- PROMPT
All of the records should be reproduced word for word, but no images may appear in the copy.

- DATASET RECORDS
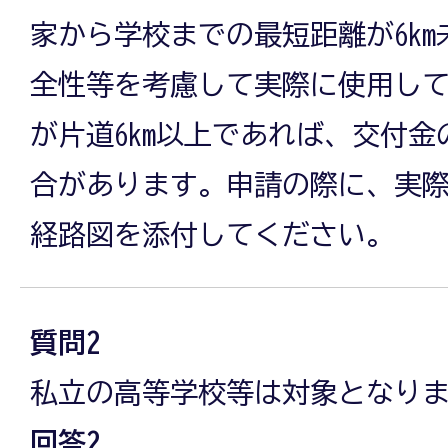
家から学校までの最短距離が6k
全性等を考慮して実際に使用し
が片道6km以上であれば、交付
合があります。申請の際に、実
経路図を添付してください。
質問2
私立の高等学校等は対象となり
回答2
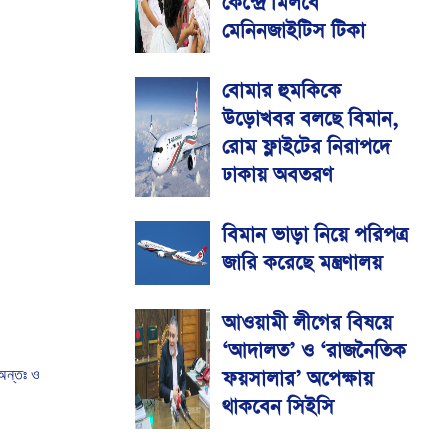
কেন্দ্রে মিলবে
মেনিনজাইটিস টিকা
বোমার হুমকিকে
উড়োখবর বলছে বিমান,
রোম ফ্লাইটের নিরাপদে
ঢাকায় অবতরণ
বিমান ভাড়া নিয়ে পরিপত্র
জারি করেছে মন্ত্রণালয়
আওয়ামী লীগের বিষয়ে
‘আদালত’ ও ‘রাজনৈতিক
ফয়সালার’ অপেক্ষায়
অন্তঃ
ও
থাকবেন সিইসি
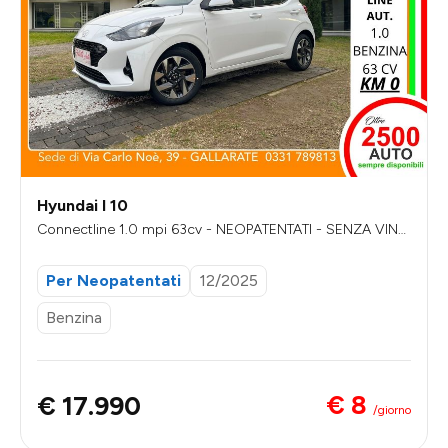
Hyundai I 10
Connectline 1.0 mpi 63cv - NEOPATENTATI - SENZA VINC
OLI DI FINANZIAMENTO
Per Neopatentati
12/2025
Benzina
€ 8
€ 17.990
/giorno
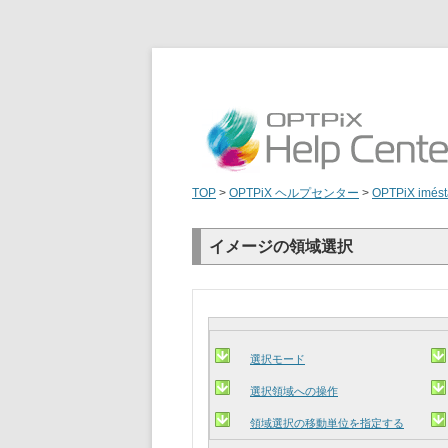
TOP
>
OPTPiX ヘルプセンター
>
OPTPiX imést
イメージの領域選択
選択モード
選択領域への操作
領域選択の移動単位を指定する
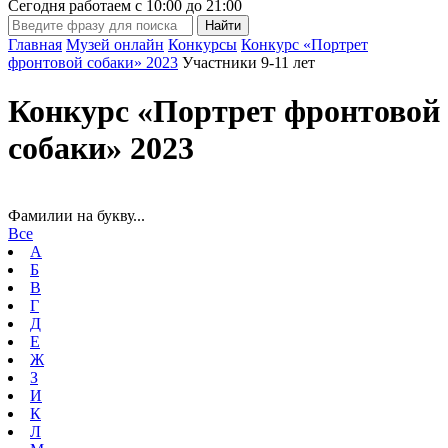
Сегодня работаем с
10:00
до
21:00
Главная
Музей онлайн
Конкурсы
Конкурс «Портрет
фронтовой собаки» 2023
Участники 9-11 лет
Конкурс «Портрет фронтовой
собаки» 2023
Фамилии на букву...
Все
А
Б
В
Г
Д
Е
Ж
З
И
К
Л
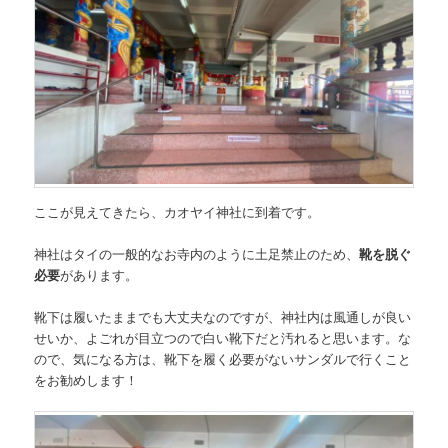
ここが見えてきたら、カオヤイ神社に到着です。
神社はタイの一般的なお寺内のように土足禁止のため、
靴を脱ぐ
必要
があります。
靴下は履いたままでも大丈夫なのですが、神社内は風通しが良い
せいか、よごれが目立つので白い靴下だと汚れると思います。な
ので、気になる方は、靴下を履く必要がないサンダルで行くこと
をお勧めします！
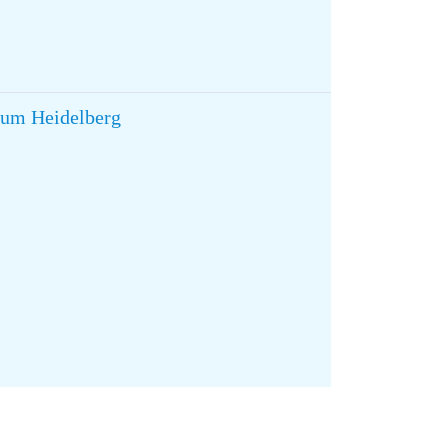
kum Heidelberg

- SOLUTION BELOW
家から学校までの最短距離が6k
全性等を考慮して実際に使用し
が片道6km以上であれば、交付
合があります。申請の際に、実
経路図を添付してください。
質問2
私立の高等学校等は対象となり
回答2
কেন্দ্রে মিলবে
মেনিনজাইটিস টিকা
বোমার হুমকিকে
উড়োখবর বলছে বিমান,
রোম ফ্লাইটের নিরাপদে
ঢাকায় অবতরণ
বিমান ভাড়া নিয়ে পরিপত্র
জারি করেছে মন্ত্রণালয়
আওয়ামী লীগের বিষয়ে
‘আদালত’ ও ‘রাজনৈতিক
ফয়সালার’ অপেক্ষায়
অন্তঃ
ও
থাকবেন সিইসি
Hyundai I 10
Connectline 1.0 mpi 63cv - NEOPATENTATI - SENZA VINC
OLI DI FINANZIAMENTO
Per Neopatentati
12/2025
Benzina
€ 8
€ 17.990
/giorno
TOP
>
OPTPiX ヘルプセンター
>
OPTPiX imést
イメージの領域選択
選択モード
選択領域への操作
領域選択の移動単位を指定する
Сегодня работаем с
10:00
до
21:00
Главная
Музей онлайн
Конкурсы
Конкурс «Портрет
фронтовой собаки» 2023
Участники 9-11 лет
Конкурс «Портрет фронтовой
собаки» 2023
Фамилии на букву...
Все
А
Б
В
Г
Д
Е
Ж
З
И
К
Л
ここが見えてきたら、カオヤイ神社に到着です。
神社はタイの一般的なお寺内のように土足禁止のため、
靴を脱ぐ
必要
があります。
靴下は履いたままでも大丈夫なのですが、神社内は風通しが良い
せいか、よごれが目立つので白い靴下だと汚れると思います。な
ので、気になる方は、靴下を履く必要がないサンダルで行くこと
をお勧めします！
kum Heidelberg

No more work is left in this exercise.